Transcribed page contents

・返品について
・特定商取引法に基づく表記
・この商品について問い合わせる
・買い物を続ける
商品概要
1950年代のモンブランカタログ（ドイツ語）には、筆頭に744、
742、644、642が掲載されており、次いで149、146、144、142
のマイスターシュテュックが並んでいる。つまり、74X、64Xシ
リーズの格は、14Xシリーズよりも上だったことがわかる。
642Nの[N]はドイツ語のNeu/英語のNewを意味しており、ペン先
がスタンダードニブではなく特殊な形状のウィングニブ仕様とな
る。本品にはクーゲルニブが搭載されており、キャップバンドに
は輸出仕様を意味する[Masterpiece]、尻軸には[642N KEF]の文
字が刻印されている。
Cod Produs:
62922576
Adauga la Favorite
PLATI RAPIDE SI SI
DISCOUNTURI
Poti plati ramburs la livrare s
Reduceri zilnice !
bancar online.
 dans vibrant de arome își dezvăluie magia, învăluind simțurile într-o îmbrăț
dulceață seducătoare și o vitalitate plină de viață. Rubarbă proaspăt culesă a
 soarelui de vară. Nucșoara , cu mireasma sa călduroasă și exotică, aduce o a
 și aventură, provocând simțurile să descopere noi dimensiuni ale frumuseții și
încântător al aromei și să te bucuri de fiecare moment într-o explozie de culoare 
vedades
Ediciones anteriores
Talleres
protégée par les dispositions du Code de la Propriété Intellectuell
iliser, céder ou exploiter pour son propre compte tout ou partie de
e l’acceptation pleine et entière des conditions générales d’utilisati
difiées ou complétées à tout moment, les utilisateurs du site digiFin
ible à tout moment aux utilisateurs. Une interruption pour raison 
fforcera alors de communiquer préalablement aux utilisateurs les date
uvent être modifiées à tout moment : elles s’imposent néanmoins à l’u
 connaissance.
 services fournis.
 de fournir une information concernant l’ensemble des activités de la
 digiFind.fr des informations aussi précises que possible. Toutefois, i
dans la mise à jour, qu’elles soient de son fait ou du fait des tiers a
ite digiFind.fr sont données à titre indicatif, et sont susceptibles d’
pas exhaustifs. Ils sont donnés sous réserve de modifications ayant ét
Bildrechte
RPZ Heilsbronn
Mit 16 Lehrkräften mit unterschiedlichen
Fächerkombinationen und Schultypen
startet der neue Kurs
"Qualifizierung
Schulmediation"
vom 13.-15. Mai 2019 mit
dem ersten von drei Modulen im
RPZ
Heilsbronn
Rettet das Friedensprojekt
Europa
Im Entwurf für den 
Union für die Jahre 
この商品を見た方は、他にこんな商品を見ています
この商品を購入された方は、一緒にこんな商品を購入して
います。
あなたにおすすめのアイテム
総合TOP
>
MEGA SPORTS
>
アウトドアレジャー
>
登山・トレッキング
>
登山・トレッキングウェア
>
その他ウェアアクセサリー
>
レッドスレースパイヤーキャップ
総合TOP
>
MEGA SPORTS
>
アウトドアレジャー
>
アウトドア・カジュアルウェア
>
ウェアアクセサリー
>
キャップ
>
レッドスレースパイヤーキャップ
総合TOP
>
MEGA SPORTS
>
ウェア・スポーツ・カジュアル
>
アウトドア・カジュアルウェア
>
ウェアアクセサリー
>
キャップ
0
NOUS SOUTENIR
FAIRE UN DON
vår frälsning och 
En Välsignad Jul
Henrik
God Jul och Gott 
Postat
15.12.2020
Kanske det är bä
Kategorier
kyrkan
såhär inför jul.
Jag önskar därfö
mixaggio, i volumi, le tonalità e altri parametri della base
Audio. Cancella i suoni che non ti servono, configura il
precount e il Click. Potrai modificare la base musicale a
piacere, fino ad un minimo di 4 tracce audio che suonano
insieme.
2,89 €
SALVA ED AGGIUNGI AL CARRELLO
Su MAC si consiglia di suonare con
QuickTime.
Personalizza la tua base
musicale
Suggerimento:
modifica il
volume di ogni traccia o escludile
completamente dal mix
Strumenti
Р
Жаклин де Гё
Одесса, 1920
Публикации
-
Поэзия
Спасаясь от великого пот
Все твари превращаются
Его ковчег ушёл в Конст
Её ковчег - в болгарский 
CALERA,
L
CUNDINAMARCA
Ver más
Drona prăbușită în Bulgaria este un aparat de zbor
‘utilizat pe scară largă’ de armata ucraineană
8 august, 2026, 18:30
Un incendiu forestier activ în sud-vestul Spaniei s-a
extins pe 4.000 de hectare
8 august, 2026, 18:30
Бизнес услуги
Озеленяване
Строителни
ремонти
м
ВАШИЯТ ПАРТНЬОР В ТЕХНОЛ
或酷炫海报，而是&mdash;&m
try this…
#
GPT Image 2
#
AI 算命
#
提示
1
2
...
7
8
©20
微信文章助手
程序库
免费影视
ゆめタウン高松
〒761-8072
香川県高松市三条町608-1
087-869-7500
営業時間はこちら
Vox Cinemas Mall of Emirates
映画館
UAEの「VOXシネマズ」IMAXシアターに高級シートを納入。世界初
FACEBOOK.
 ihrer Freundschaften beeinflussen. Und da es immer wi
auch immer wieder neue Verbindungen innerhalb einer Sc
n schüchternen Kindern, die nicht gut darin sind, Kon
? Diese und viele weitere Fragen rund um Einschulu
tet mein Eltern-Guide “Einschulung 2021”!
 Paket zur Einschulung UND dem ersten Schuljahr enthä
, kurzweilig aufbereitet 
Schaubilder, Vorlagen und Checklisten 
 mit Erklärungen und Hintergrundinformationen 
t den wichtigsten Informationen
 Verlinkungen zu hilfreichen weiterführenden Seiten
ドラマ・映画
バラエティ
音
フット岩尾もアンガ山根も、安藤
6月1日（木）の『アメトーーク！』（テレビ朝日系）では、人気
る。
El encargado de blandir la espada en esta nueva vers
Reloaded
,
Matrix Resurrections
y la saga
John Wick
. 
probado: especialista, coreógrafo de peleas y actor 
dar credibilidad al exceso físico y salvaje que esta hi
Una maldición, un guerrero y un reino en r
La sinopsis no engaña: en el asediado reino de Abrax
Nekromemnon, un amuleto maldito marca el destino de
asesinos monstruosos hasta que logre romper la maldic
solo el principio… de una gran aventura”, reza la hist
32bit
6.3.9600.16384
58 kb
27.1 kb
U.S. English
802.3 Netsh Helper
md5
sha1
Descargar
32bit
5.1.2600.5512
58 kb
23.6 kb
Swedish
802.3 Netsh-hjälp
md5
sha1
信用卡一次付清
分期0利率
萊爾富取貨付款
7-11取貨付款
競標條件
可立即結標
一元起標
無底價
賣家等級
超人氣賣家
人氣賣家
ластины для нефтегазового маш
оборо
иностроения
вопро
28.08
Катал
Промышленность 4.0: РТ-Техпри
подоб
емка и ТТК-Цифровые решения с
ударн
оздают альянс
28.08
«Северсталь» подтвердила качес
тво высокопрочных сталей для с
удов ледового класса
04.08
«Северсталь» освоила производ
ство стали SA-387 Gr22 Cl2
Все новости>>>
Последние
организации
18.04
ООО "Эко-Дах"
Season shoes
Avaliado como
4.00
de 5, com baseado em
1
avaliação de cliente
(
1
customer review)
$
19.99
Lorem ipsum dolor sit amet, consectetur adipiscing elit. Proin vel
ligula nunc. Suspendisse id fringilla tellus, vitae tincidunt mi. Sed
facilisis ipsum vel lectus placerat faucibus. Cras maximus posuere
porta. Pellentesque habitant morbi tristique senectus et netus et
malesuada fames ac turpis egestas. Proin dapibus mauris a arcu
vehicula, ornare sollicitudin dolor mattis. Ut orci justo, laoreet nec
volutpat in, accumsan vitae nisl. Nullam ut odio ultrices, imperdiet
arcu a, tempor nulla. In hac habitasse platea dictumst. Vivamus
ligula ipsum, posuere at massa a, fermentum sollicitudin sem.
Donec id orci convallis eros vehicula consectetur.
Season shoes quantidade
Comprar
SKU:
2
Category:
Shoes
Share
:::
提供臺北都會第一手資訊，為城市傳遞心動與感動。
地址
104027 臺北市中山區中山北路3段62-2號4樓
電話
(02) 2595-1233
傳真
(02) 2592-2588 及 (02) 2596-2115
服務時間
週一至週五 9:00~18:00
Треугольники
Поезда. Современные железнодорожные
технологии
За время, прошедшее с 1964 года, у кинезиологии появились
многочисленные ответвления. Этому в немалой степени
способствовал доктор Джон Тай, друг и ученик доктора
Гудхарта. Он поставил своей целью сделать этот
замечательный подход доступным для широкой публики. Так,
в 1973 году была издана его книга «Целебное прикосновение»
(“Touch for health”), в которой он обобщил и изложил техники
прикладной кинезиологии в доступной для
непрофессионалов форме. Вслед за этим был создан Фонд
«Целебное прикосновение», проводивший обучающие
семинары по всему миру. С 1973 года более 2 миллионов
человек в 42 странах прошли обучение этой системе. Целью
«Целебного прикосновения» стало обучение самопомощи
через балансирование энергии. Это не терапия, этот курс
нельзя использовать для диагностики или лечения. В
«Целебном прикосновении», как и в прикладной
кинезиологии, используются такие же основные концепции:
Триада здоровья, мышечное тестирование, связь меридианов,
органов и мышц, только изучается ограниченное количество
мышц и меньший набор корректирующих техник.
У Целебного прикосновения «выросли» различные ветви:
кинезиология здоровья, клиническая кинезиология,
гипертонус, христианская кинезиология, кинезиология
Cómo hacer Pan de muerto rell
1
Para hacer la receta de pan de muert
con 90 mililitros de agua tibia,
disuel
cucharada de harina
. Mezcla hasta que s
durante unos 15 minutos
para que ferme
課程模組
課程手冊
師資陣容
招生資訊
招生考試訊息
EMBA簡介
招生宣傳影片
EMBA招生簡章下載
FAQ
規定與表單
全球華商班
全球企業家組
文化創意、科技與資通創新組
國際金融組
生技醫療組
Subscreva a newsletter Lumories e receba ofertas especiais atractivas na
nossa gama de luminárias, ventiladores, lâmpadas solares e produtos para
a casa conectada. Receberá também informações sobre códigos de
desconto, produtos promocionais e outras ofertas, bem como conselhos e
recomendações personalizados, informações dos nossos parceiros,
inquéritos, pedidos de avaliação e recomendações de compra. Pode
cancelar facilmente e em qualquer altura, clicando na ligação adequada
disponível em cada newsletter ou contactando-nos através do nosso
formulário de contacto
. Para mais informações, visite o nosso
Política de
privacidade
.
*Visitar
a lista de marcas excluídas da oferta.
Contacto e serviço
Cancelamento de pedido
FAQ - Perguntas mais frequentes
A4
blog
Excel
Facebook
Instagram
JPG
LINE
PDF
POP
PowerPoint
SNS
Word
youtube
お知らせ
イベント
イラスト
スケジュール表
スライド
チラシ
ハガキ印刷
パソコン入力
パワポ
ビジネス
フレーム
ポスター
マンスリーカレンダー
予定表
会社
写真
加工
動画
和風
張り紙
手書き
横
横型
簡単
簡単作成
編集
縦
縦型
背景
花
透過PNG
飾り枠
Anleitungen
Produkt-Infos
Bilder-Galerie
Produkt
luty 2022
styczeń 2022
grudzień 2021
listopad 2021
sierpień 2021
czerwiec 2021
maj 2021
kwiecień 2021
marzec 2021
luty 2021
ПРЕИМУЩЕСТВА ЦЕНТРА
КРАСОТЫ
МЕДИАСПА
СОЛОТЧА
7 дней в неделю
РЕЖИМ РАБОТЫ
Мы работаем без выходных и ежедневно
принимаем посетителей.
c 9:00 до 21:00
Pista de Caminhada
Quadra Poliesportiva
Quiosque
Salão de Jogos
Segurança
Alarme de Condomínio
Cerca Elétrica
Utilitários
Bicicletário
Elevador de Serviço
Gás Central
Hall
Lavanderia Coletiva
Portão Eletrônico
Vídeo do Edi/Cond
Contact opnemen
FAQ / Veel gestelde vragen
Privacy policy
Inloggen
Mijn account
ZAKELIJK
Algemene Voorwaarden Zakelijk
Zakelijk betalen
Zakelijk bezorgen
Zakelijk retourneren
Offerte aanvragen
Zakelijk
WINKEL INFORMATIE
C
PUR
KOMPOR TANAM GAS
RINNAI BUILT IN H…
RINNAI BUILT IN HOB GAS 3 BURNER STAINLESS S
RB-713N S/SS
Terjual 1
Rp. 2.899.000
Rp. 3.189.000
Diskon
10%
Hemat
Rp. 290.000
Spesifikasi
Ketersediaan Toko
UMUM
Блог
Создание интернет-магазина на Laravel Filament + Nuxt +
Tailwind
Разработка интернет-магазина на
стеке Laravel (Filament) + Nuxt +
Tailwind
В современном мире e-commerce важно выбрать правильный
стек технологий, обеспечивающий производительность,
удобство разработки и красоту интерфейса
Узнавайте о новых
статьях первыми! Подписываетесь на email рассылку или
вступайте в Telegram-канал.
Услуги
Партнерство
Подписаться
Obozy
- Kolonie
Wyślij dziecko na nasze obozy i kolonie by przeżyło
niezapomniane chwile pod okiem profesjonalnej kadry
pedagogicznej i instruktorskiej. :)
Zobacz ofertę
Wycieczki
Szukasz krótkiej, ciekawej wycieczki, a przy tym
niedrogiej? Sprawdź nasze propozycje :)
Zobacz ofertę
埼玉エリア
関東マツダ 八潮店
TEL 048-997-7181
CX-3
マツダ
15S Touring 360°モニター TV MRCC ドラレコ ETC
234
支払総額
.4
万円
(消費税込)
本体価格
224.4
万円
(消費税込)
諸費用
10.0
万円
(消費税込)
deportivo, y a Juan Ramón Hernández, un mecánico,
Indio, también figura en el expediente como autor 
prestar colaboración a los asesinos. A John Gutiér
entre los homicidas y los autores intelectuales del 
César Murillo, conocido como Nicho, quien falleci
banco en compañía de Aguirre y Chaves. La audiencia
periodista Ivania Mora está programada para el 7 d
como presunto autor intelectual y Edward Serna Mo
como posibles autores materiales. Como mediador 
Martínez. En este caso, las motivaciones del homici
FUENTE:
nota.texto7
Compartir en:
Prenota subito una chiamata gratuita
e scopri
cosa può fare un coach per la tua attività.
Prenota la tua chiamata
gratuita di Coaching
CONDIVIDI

» Task statement: The required answer is the exact run of lines above starting at the line with "Bicicletário" and ending at the line with "Szukasz krótkiej, ciekawej", with both ends present.

» Response to this task:
Bicicletário
Elevador de Serviço
Gás Central
Hall
Lavanderia Coletiva
Portão Eletrônico
Vídeo do Edi/Cond
Contact opnemen
FAQ / Veel gestelde vragen
Privacy policy
Inloggen
Mijn account
ZAKELIJK
Algemene Voorwaarden Zakelijk
Zakelijk betalen
Zakelijk bezorgen
Zakelijk retourneren
Offerte aanvragen
Zakelijk
WINKEL INFORMATIE
C
PUR
KOMPOR TANAM GAS
RINNAI BUILT IN H…
RINNAI BUILT IN HOB GAS 3 BURNER STAINLESS S
RB-713N S/SS
Terjual 1
Rp. 2.899.000
Rp. 3.189.000
Diskon
10%
Hemat
Rp. 290.000
Spesifikasi
Ketersediaan Toko
UMUM
Блог
Создание интернет-магазина на Laravel Filament + Nuxt +
Tailwind
Разработка интернет-магазина на
стеке Laravel (Filament) + Nuxt +
Tailwind
В современном мире e-commerce важно выбрать правильный
стек технологий, обеспечивающий производительность,
удобство разработки и красоту интерфейса
Узнавайте о новых
статьях первыми! Подписываетесь на email рассылку или
вступайте в Telegram-канал.
Услуги
Партнерство
Подписаться
Obozy
- Kolonie
Wyślij dziecko na nasze obozy i kolonie by przeżyło
niezapomniane chwile pod okiem profesjonalnej kadry
pedagogicznej i instruktorskiej. :)
Zobacz ofertę
Wycieczki
Szukasz krótkiej, ciekawej wycieczki, a przy tym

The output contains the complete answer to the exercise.